Con "Storie da dimenticare" si torna a un tema classico della produzione zerica: i figli adolescenti sono degli adorabili tesorucci, i genitori sono dei grandissimi stronzi. Dopo questa tirata vagamente commercial-pseudorockettara (l'intro ricorda quella cagata di "Two Princes" degli Spin Doctors), il viaggio nelle disgrazie umane prosegue con "La medicina", una canzone che denuncia il dramma della depressione, arrangiata in maniera a dir poco discutibile: si parte con una suggestiva base d'archi, e proprio prima del ritornello fanno il loro ingresso le nacchere spagnole. Olè! Dopo la dimenticabile "Nuda proprietà" (un quarantenne che non vuole saperne di andare a vivere da solo) arriva un altro bel pezzo, "Libera", ovviamente tragico anche questo (un amore che sfocia in omicidio), sostenuto dalla voce brunita di Renatone che stavolta, però, spinge un po' troppo sull'enfasi. "Fuori gioco" viaggia sulla cassa in quattro e se la prende con la violenza negli stadi. Qui Renato mette a segno un fantastico goal fuori casa con una frase da applausi dedicata a quei minus habens dei tifosi di calcio: "Vivi soltanto la domenica/tu non mi sembri normale". Da sottoscrivere in pieno.
Le tragedie non sono ancora finite: prima ci si imbatte in un amore reso impossibile dalla differenza di età ("Innocente"), poi Renato ricorda in modo toccante, a vent'anni di distanza, la morte del padre in "Anima grande" (da notare che il disco è stato realizzato durante gli ultimi mesi di vita della madre e questo spiega l'atmosfera disperata che si respira ad ogni brano).

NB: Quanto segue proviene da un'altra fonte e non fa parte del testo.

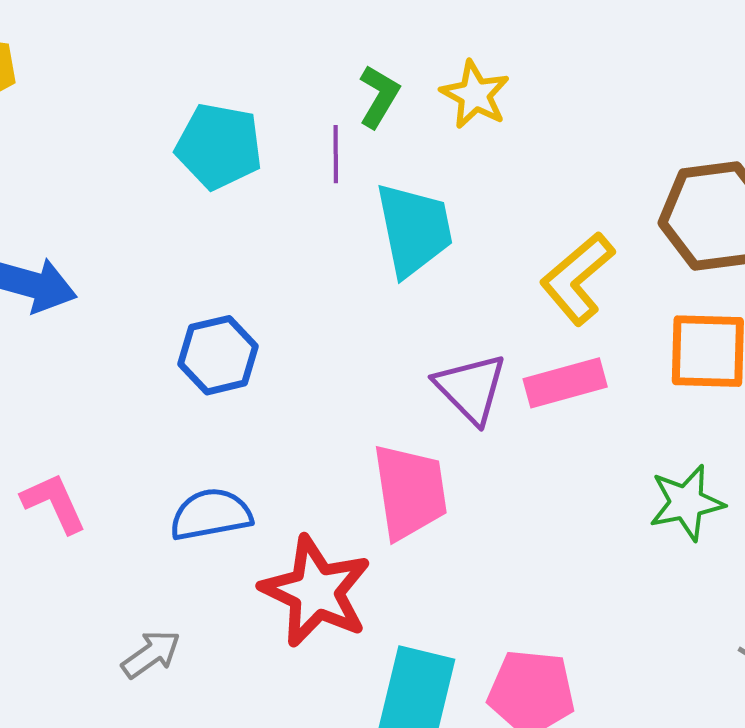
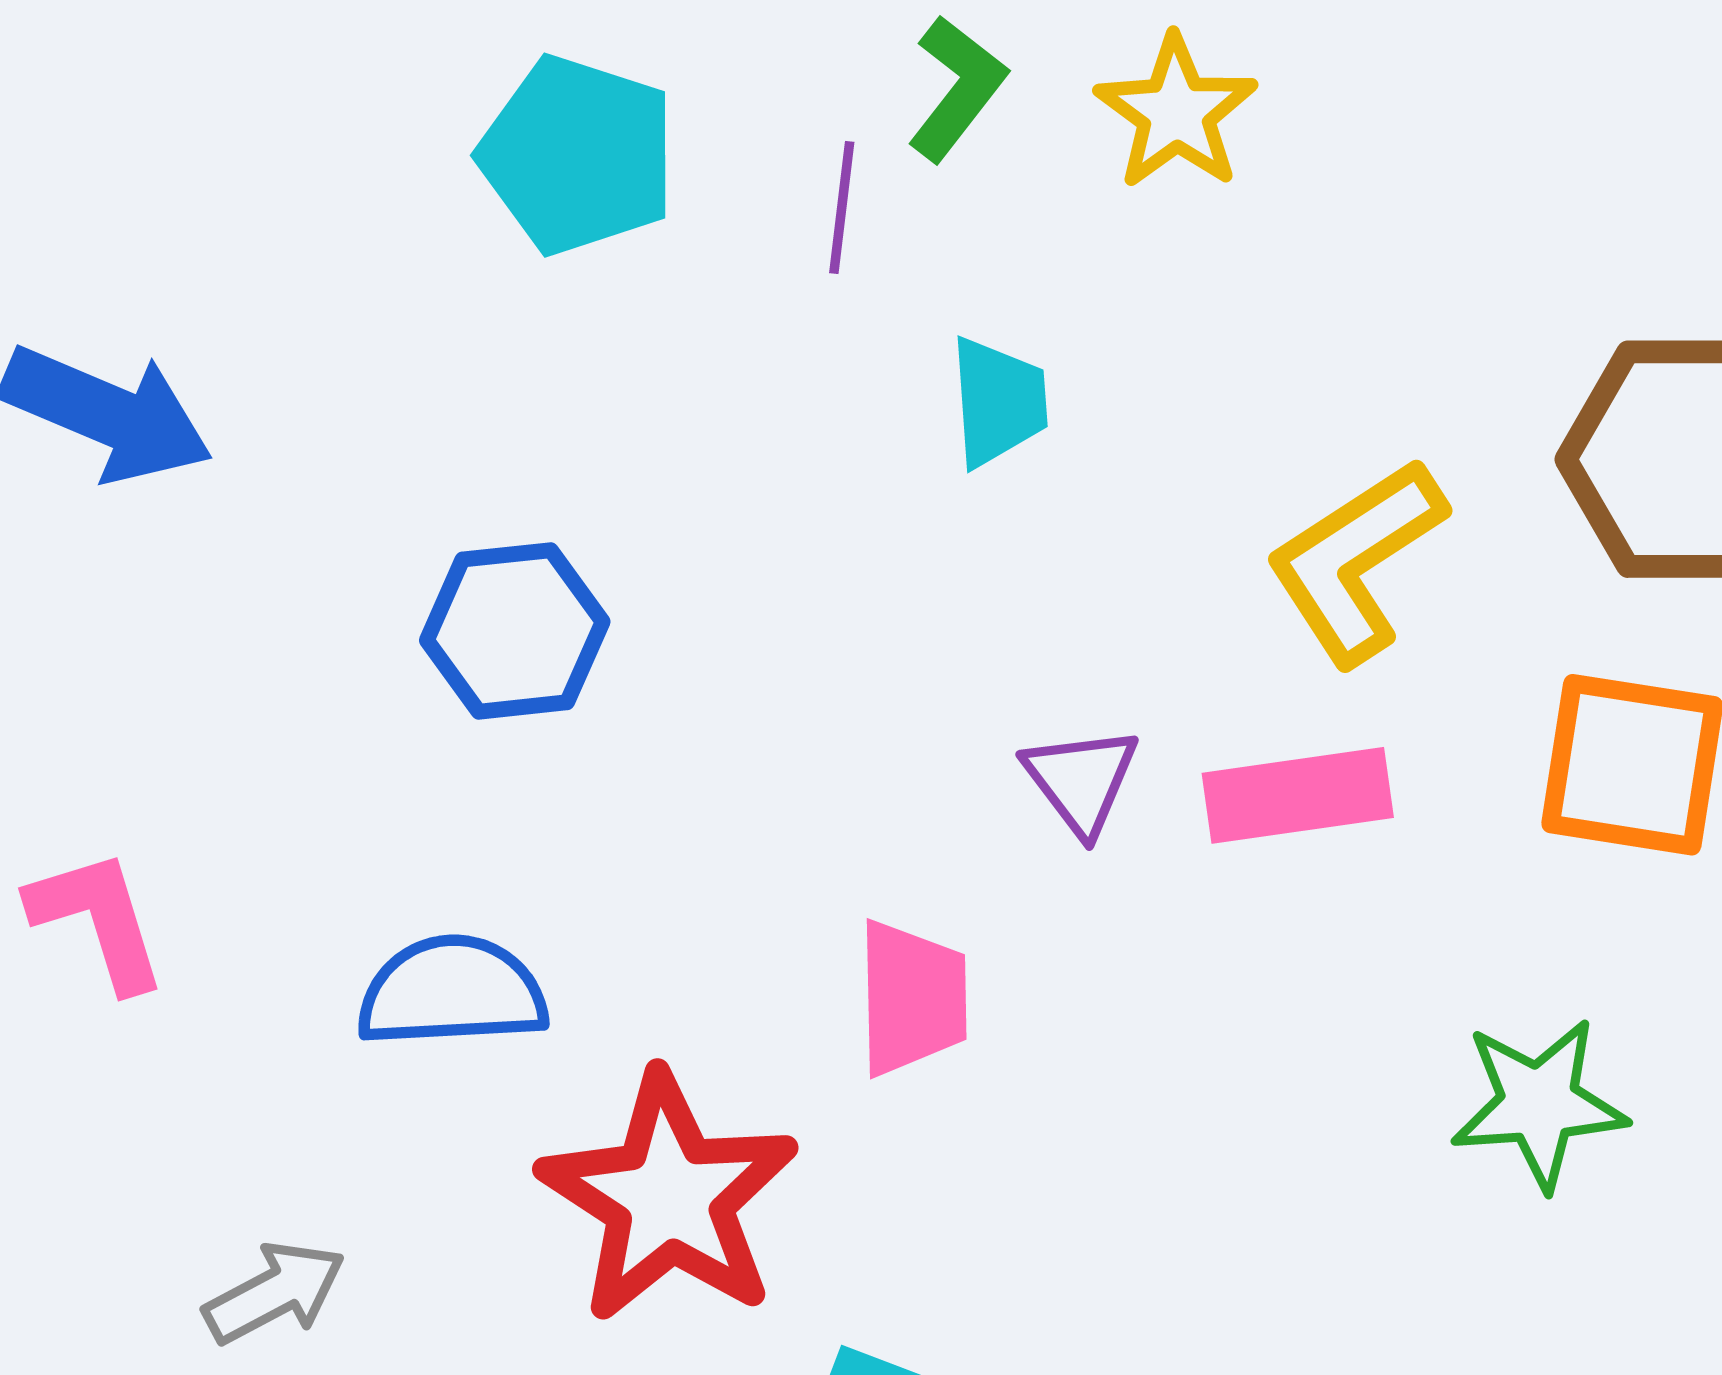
cyan trapezoid: (414, 229) -> (998, 402), size x0.6
purple triangle: (471, 388) -> (1081, 780), size x0.7
pink trapezoid: (410, 492) -> (912, 998), size x0.7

Ci avviamo alla conclusione: con "Un nemico sincero" il Re Sorcio confessa di essere attorniato da amici fasulli, tanto vale mettersi alla ricerca di un nemico leale. "Non cancellate il mio mondo" è un grido nel deserto: ci avviamo alla fine del mondo e nessuno potrà salvarci. Il crescendo rossiniano di pessimismo culmina nella traccia conclusiva, prodotta da Morricone: è "Pura Luce", esaltazione della morte come unico barlume di speranza in un mondo dominato da forze oscure e cattive. Meno male che c'è Renato a rischiarare il buio dei nostri giorni: per quanto mi riguarda, con la voce fenomenale che si ritrova, lo ascolterei anche se leggesse le notizie del Tg4. Applausi.